(Saved entries)
^^^^^^^^^^^^^^^^

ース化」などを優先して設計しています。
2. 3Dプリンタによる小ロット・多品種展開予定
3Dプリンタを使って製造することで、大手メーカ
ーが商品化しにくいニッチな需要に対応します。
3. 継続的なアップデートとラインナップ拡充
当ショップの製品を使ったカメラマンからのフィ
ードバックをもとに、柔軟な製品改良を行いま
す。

^^^^^^^^^^^^^^^^

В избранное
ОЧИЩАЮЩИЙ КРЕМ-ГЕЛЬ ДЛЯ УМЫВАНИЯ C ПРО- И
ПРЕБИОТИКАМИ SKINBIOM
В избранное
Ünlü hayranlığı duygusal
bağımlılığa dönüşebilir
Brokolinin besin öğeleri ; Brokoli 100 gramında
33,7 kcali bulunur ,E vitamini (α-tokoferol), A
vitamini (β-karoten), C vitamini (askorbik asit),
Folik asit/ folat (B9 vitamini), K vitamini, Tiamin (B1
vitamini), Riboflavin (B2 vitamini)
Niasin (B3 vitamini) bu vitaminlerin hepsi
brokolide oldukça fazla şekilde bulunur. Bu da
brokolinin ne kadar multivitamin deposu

^^^^^^^^^^^^^^^^

_How to complete this task:_ Where the word "asit" appears in a line of the entries above, count that line; give only the number.

_Completed exercise:_ 2